• Working data:
○ ○ ○ ○ ○ ○ ○
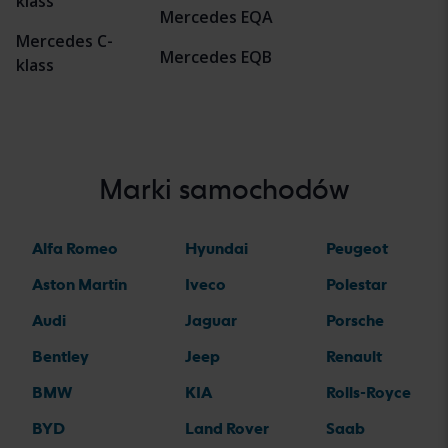
klass
Mercedes EQA
Mercedes C-
Mercedes EQB
klass
Marki samochodów
Alfa Romeo
Hyundai
Peugeot
Aston Martin
Iveco
Polestar
Audi
Jaguar
Porsche
Bentley
Jeep
Renault
BMW
KIA
Rolls-Royce
BYD
Land Rover
Saab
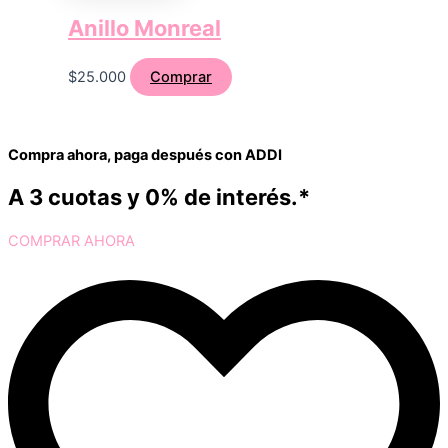
Anillo Monreal
$
25.000
Comprar
Compra ahora, paga después con ADDI
A 3 cuotas y 0% de interés.*
COMPRAR AHORA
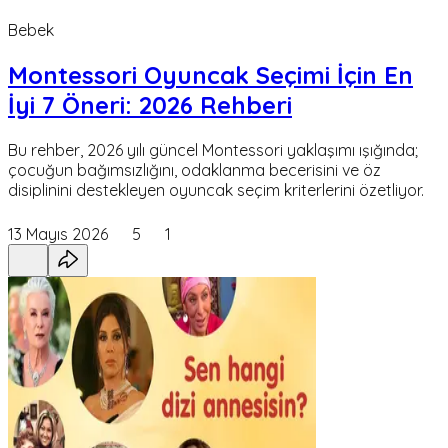
Bebek
Montessori Oyuncak Seçimi İçin En
İyi 7 Öneri: 2026 Rehberi
Bu rehber, 2026 yılı güncel Montessori yaklaşımı ışığında;
çocuğun bağımsızlığını, odaklanma becerisini ve öz
disiplinini destekleyen oyuncak seçim kriterlerini özetliyor.
13 Mayıs 2026
5
1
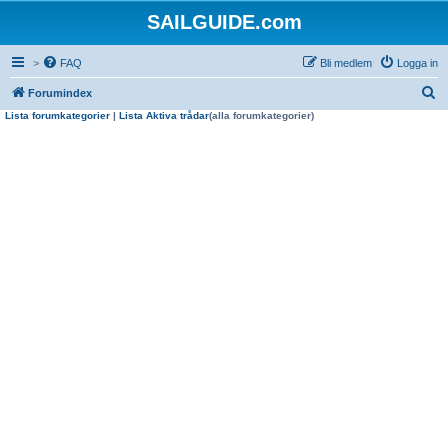
SAILGUIDE.com
>
FAQ
Bli medlem
Logga in
S
Forumindex
Lista forumkategorier
|
Lista Aktiva trådar
(alla forumkategorier)
ö
k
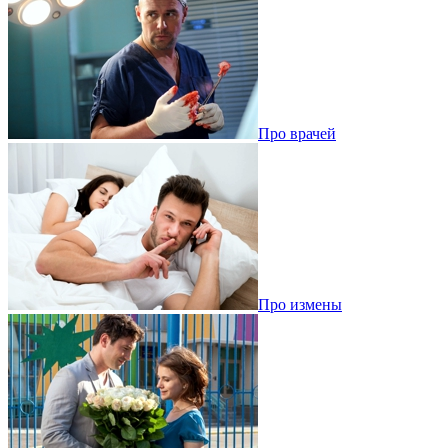
Про врачей
Про измены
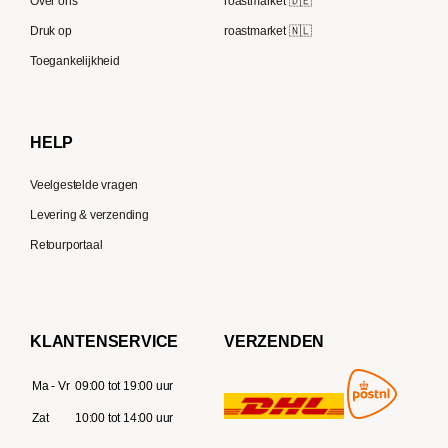
Speicherstadt Kaffee
Over ons
roastmarket 🇩🇪
Bialetti
Druk op
roastmarket 🇳🇱
Supremo
Moccamaster
Toegankelijkheid
Gaggia
Delonghi
HELP
Veelgestelde vragen
Levering & verzending
Retourportaal
KLANTENSERVICE
VERZENDEN
Ma - Vr
09:00 tot 19:00 uur
Zat
10:00 tot 14:00 uur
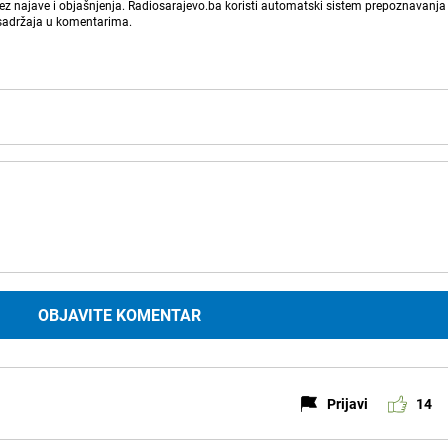
bez najave i objašnjenja. Radiosarajevo.ba koristi automatski sistem prepoznavanja 
 sadržaja u komentarima.
OBJAVITE KOMENTAR
Prijavi
14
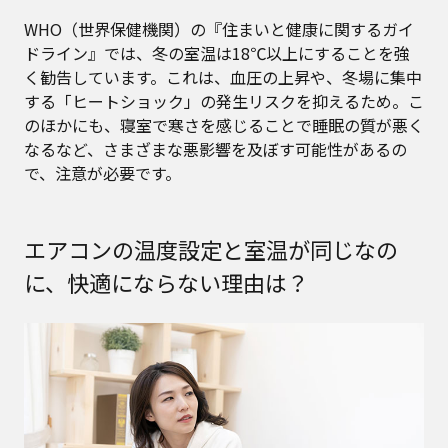
WHO（世界保健機関）の『住まいと健康に関するガイ
ドライン』では、冬の室温は18℃以上にすることを強
く勧告しています。これは、血圧の上昇や、冬場に集中
する「ヒートショック」の発生リスクを抑えるため。こ
のほかにも、寝室で寒さを感じることで睡眠の質が悪く
なるなど、さまざまな悪影響を及ぼす可能性があるの
で、注意が必要です。
エアコンの温度設定と室温が同じなの
に、快適にならない理由は？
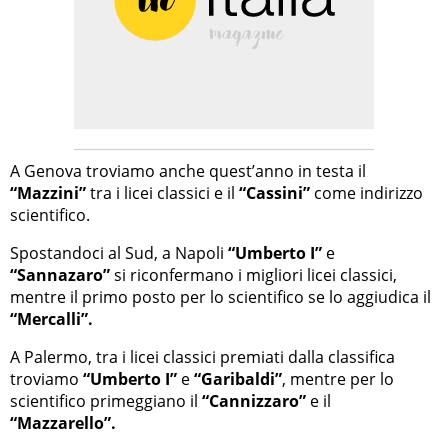
A Genova troviamo anche quest’anno in testa il
“Mazzini”
tra i licei classici e il
“Cassini”
come indirizzo
scientifico.
Spostandoci al Sud, a Napoli
“Umberto I”
e
“Sannazaro”
si riconfermano i migliori licei classici,
mentre il primo posto per lo scientifico se lo aggiudica il
“Mercalli”.
A Palermo, tra i licei classici premiati dalla classifica
troviamo
“Umberto I”
e
“Garibaldi”
, mentre per lo
scientifico primeggiano il
“Cannizzaro”
e il
“Mazzarello”.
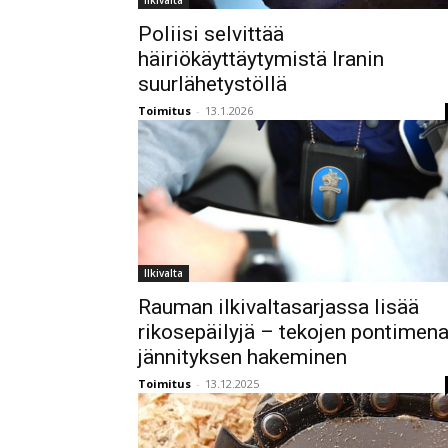
Ilkivalta
Poliisi selvittää
häiriökäyttäytymistä Iranin
suurlähetystöllä
Toimitus
-
13.1.2026
Ilkivalta
Rauman ilkivaltasarjassa lisää
rikosepäilyjä – tekojen pontimen
jännityksen hakeminen
Toimitus
-
13.12.2025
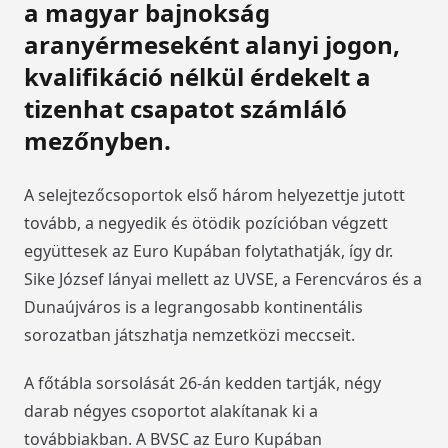
a magyar bajnokság
aranyérmeseként alanyi jogon,
kvalifikáció nélkül érdekelt a
tizenhat csapatot számláló
mezőnyben.
A selejtezőcsoportok első három helyezettje jutott
tovább, a negyedik és ötödik pozícióban végzett
együttesek az Euro Kupában folytathatják, így dr.
Sike József lányai mellett az UVSE, a Ferencváros és a
Dunaújváros is a legrangosabb kontinentális
sorozatban játszhatja nemzetközi meccseit.
A főtábla sorsolását 26-án kedden tartják, négy
darab négyes csoportot alakítanak ki a
továbbiakban. A BVSC az Euro Kupában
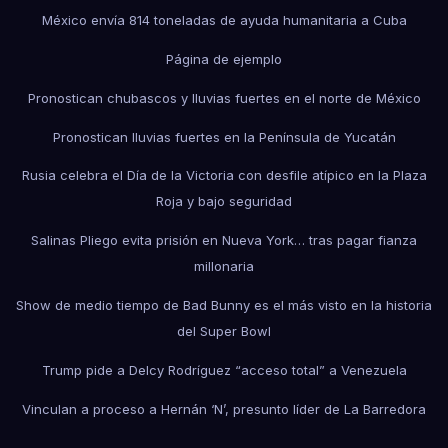
México envía 814 toneladas de ayuda humanitaria a Cuba
Página de ejemplo
Pronostican chubascos y lluvias fuertes en el norte de México
Pronostican lluvias fuertes en la Península de Yucatán
Rusia celebra el Día de la Victoria con desfile atípico en la Plaza
Roja y bajo seguridad
Salinas Pliego evita prisión en Nueva York… tras pagar fianza
millonaria
Show de medio tiempo de Bad Bunny es el más visto en la historia
del Super Bowl
Trump pide a Delcy Rodríguez “acceso total” a Venezuela
Vinculan a proceso a Hernán ‘N’, presunto líder de La Barredora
○ ○ ○ ○ ○ ○ ○
• Task to complete:
Every line from the top of the material above through the line with "Lista Aktiva trådar" should be duplicated exactly, please; leave out the pictures.

• Response to this exercise:
klass
Mercedes EQA
Mercedes C-
Mercedes EQB
klass
Marki samochodów
Alfa Romeo
Hyundai
Peugeot
Aston Martin
Iveco
Polestar
Audi
Jaguar
Porsche
Bentley
Jeep
Renault
BMW
KIA
Rolls-Royce
BYD
Land Rover
Saab
Anillo Monreal
$
25.000
Comprar
Compra ahora, paga después con ADDI
A 3 cuotas y 0% de interés.*
COMPRAR AHORA
Bebek
Montessori Oyuncak Seçimi İçin En
İyi 7 Öneri: 2026 Rehberi
Bu rehber, 2026 yılı güncel Montessori yaklaşımı ışığında;
çocuğun bağımsızlığını, odaklanma becerisini ve öz
disiplinini destekleyen oyuncak seçim kriterlerini özetliyor.
13 Mayıs 2026
5
1
SAILGUIDE.com
>
FAQ
Bli medlem
Logga in
S
Forumindex
Lista forumkategorier
|
Lista Aktiva trådar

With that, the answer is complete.